USACO 3.3 Home On The Range

Another relatively straightforward DP problem: the basic idea is to calculate the maximum possible squares (land segment that cows can graze on) that each land can expand to, if the given land is considered as the top-left most corner of the square land segment to be expanded. We calculate this information for each land, starting from the right-down most land (which is just itself), then iteratively repeat the calculation until we reach the top-left most corner.
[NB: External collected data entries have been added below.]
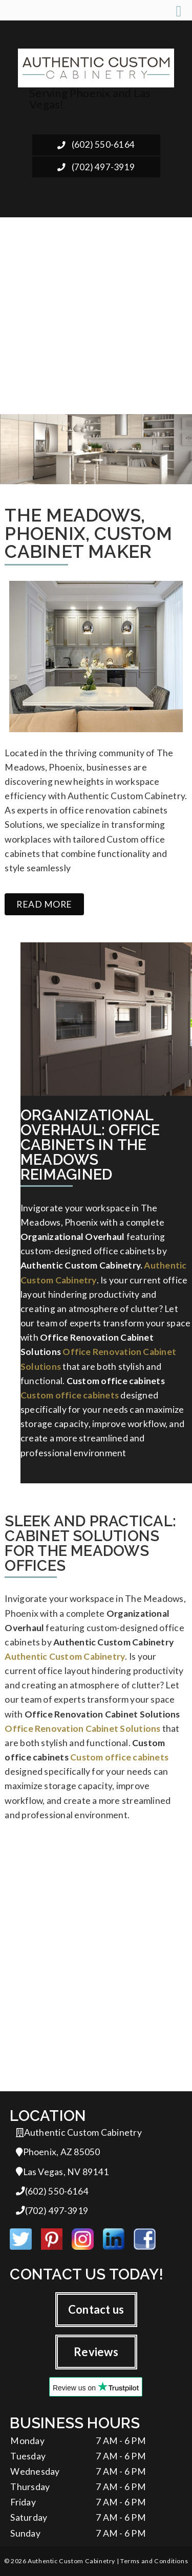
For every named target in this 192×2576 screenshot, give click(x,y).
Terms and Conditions (154, 2561)
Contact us (96, 2309)
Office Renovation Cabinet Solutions (82, 1728)
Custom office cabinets (69, 1395)
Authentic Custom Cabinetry (65, 1656)
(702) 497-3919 (96, 167)
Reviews (96, 2352)
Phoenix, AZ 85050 (58, 2151)
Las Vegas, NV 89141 (62, 2171)
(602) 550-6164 (96, 144)
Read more (44, 904)
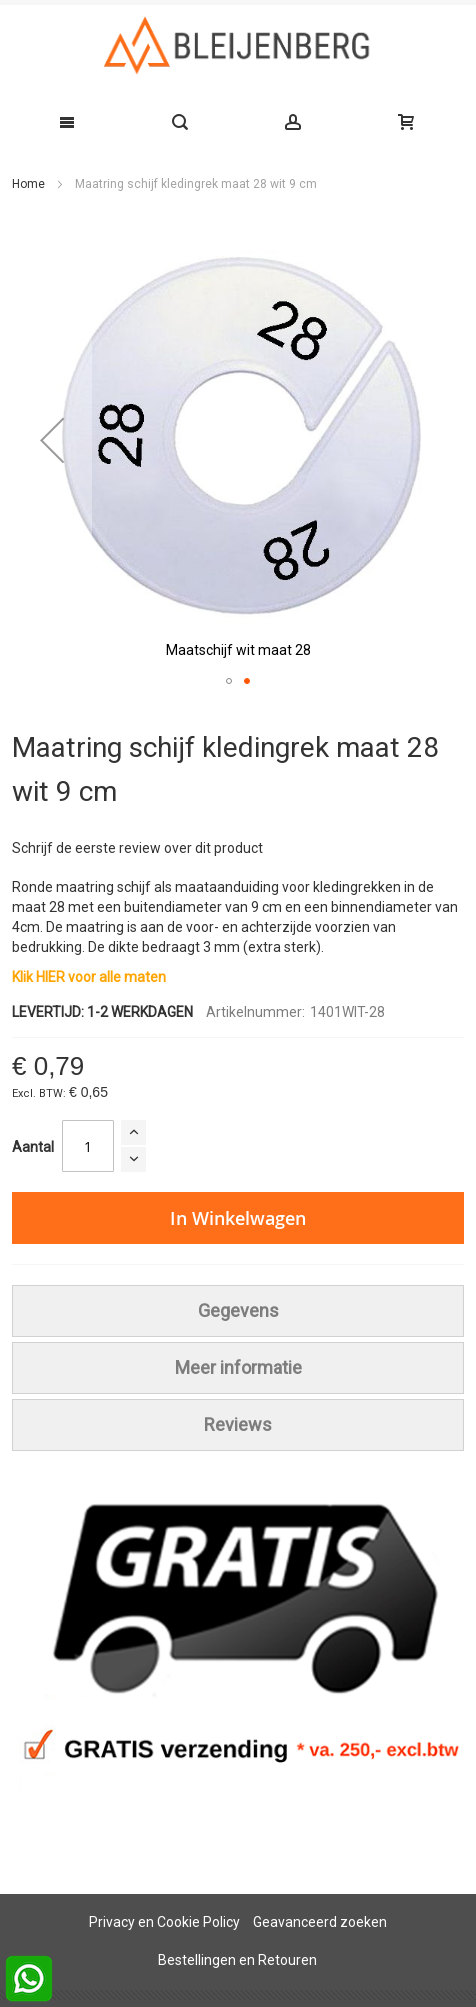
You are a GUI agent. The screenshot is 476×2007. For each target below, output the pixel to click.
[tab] (238, 1311)
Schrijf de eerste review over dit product (137, 848)
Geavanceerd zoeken (320, 1922)
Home (28, 184)
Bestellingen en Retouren (237, 1960)
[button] (52, 440)
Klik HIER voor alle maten (89, 977)
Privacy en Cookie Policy (164, 1922)
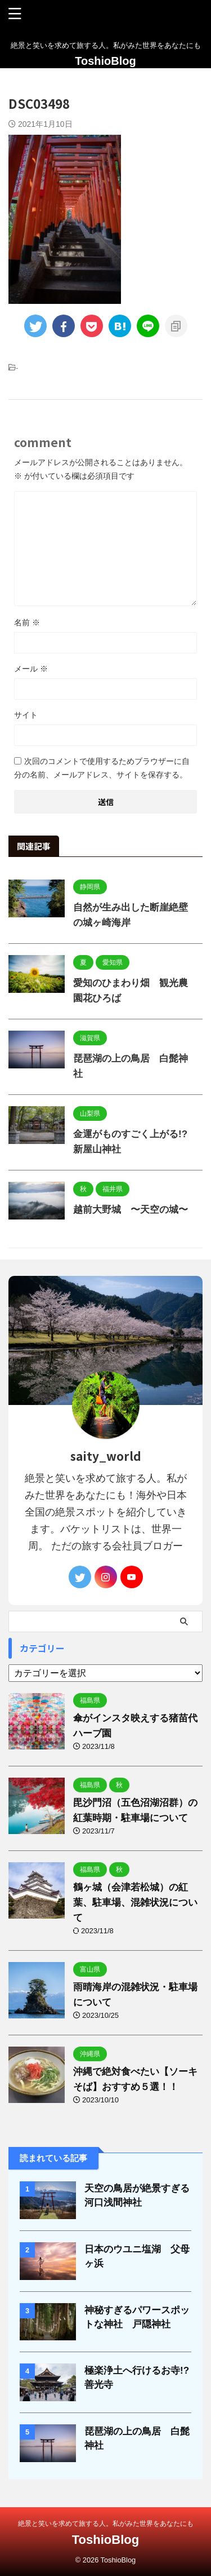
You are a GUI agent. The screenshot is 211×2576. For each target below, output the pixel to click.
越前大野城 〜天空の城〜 (130, 1209)
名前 (27, 622)
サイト (26, 714)
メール (31, 668)
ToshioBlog (105, 61)
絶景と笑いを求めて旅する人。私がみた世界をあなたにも (106, 2524)
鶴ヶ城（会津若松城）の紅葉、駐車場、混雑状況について (135, 1902)
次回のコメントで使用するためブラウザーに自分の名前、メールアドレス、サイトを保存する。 (102, 768)
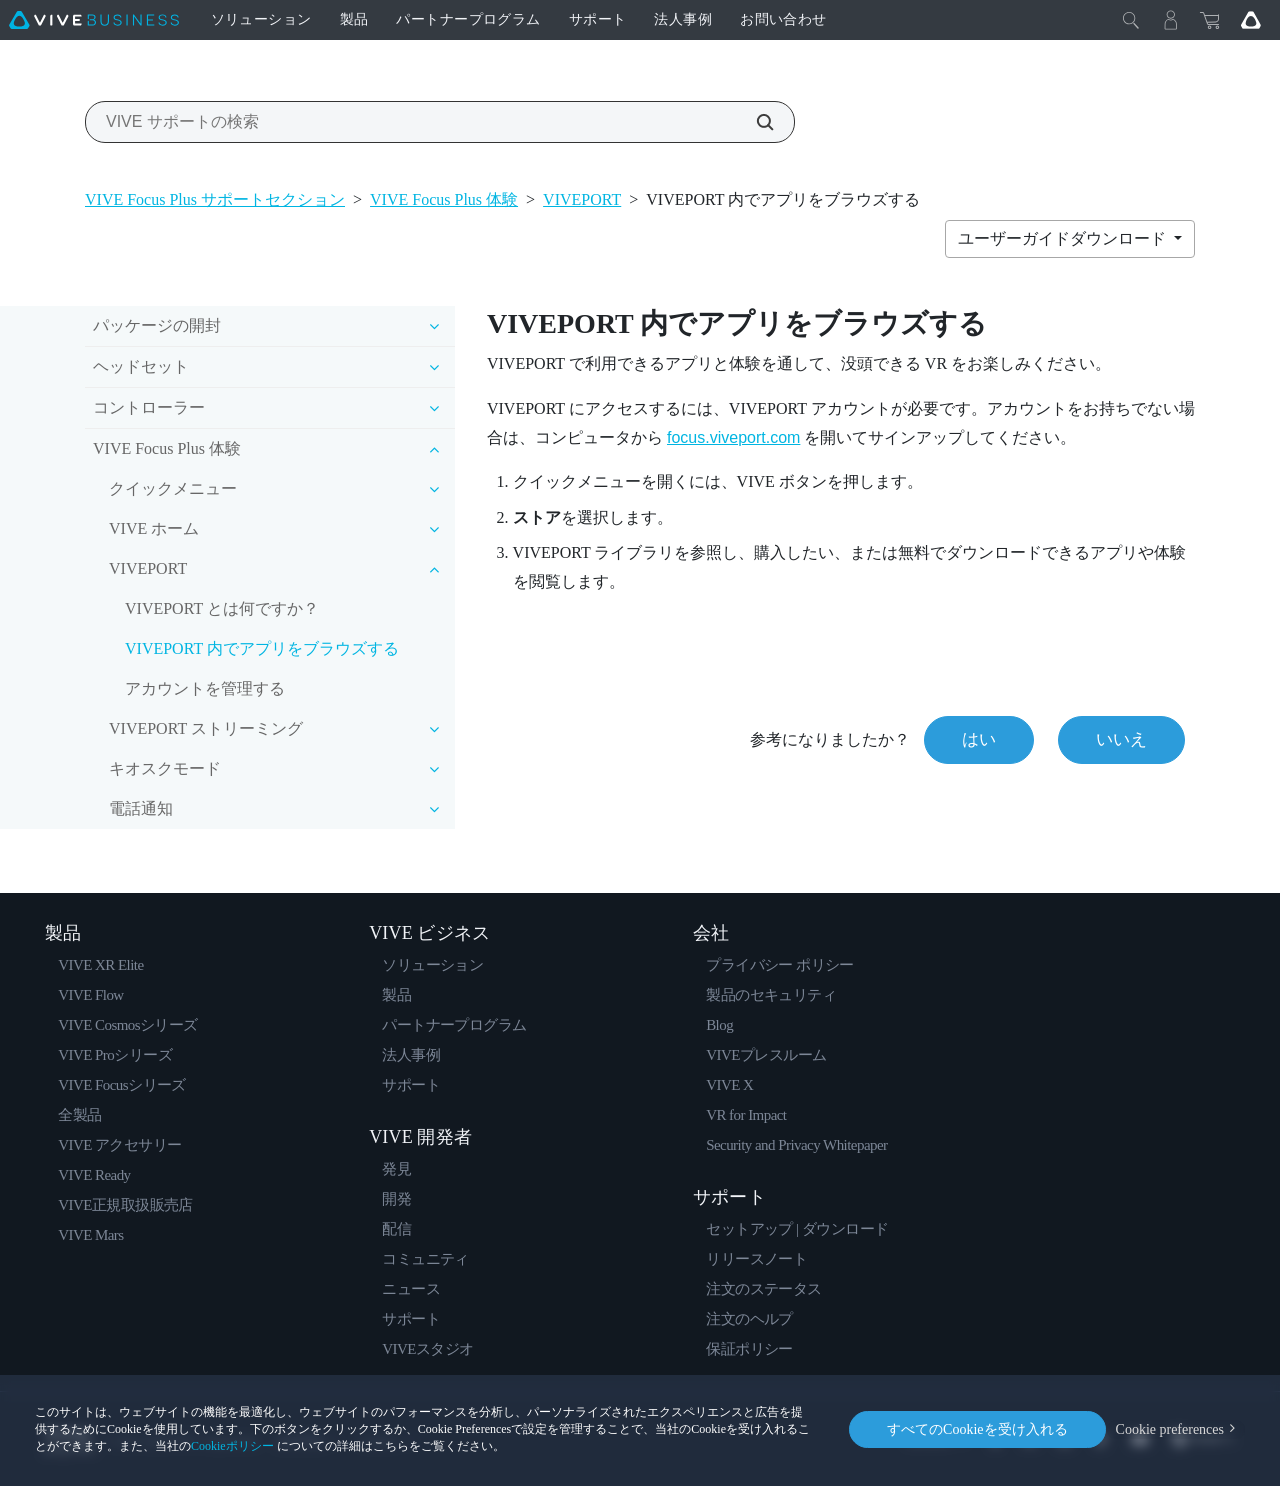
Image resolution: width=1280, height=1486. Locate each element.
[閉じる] (1131, 20)
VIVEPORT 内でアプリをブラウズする (262, 648)
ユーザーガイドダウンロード (1064, 238)
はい (979, 739)
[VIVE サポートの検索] (754, 122)
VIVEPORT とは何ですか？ (222, 608)
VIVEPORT (582, 199)
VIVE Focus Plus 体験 (444, 199)
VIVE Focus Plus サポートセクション (215, 199)
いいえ (1121, 739)
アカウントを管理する (205, 688)
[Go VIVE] (1251, 20)
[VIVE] (94, 20)
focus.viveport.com (733, 437)
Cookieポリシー (232, 1446)
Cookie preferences (1170, 1429)
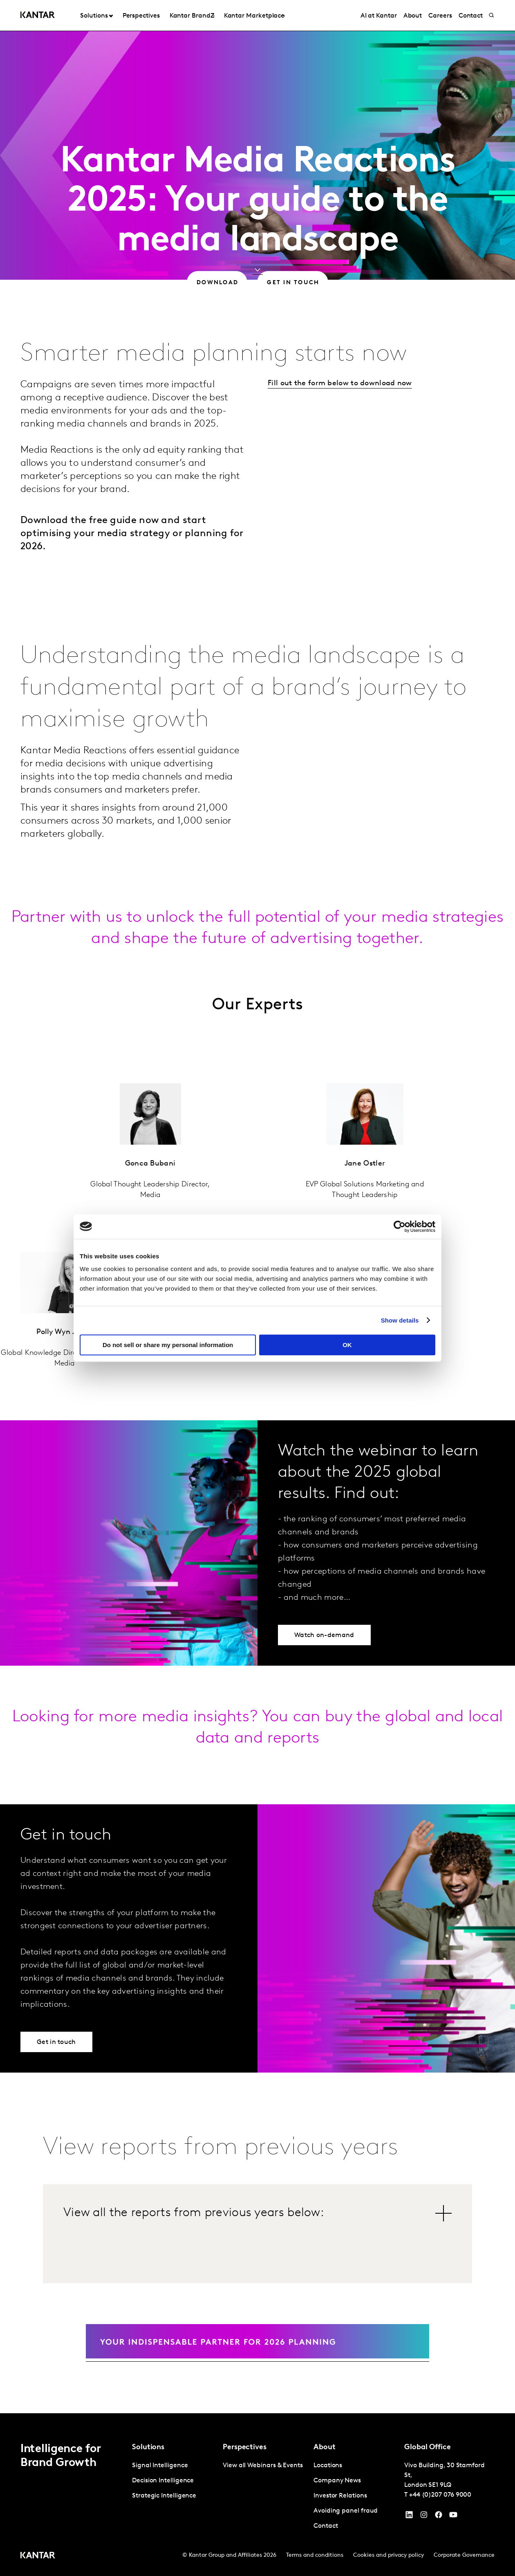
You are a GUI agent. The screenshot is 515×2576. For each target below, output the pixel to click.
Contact (325, 2526)
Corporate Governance (464, 2555)
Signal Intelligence (160, 2465)
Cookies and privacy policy (388, 2555)
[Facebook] (438, 2517)
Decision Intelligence (163, 2480)
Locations (327, 2465)
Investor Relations (340, 2496)
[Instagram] (424, 2517)
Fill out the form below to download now (340, 383)
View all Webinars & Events (263, 2465)
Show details (400, 1320)
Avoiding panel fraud (345, 2511)
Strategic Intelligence (164, 2496)
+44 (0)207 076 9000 (440, 2495)
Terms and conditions (314, 2555)
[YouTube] (409, 2517)
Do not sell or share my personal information (168, 1344)
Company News (337, 2480)
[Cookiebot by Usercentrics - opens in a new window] (399, 1226)
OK (347, 1344)
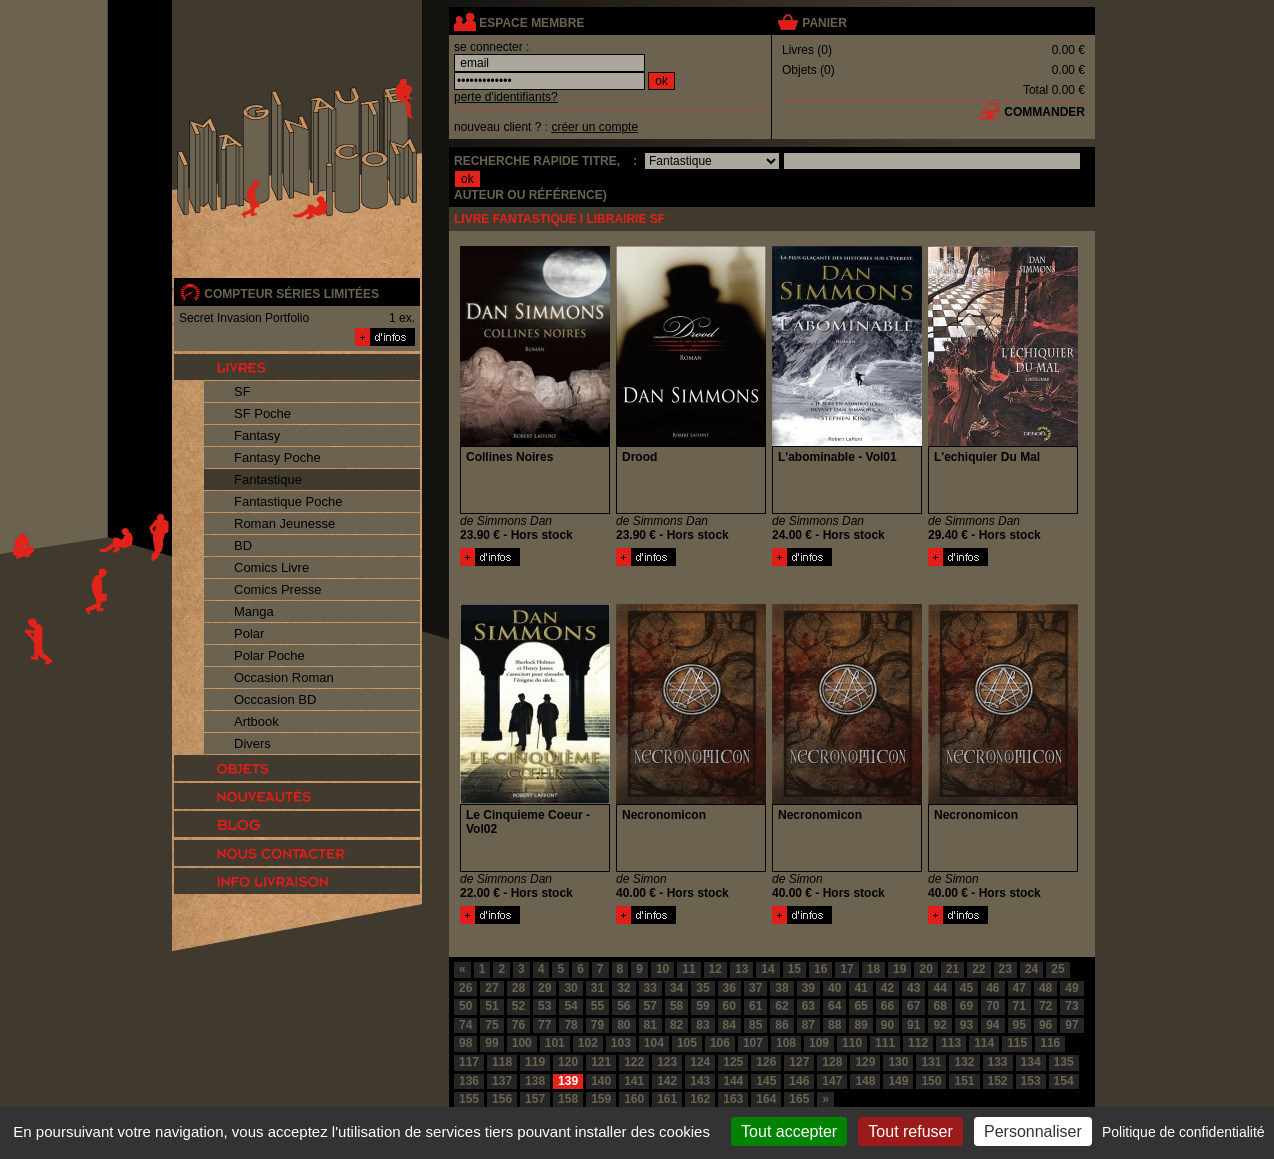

During the computation we can also calculate the final answer incrementally.

#include <vector>
#include <iostream>
#include <fstream>

using namespace std;

int N;
vector<vector<int>> dp;
vector<int> ret;

int main() {
    ifstream fin("range.in");
    ofstream fout("range.out");

    fin >> N;
    dp = vector<vector<int>>(N, vector<int>(N, 0));
    ret = vector<int>(N + 1, 0);

    char c;
    for (int i = 0; i < N; ++i) {
        for (int j = 0; j < N; ++j) {
            fin >> c;
            dp[i][j] = c - '0';
        }
    }

    for (int i = N - 2; i >= 0; --i) {
        for (int j = N - 2; j >= 0; --j) {
            if (!dp[i][j]) continue;
            dp[i][j] = std::min(std::min(dp[i][j + 1], dp[i + 1][j]),
                                dp[i + 1][j + 1]) + 1;
            for (int k = 2; k <= dp[i][j]; ++k) {
                ret[k]++;
            }
        }
    }

    for (int i = 2; i < N + 1; ++i) {
        if (!ret[i]) continue;
        cout << i << " " << ret[i] << endl;
        fout << i << " " << ret[i] << endl;
    }
}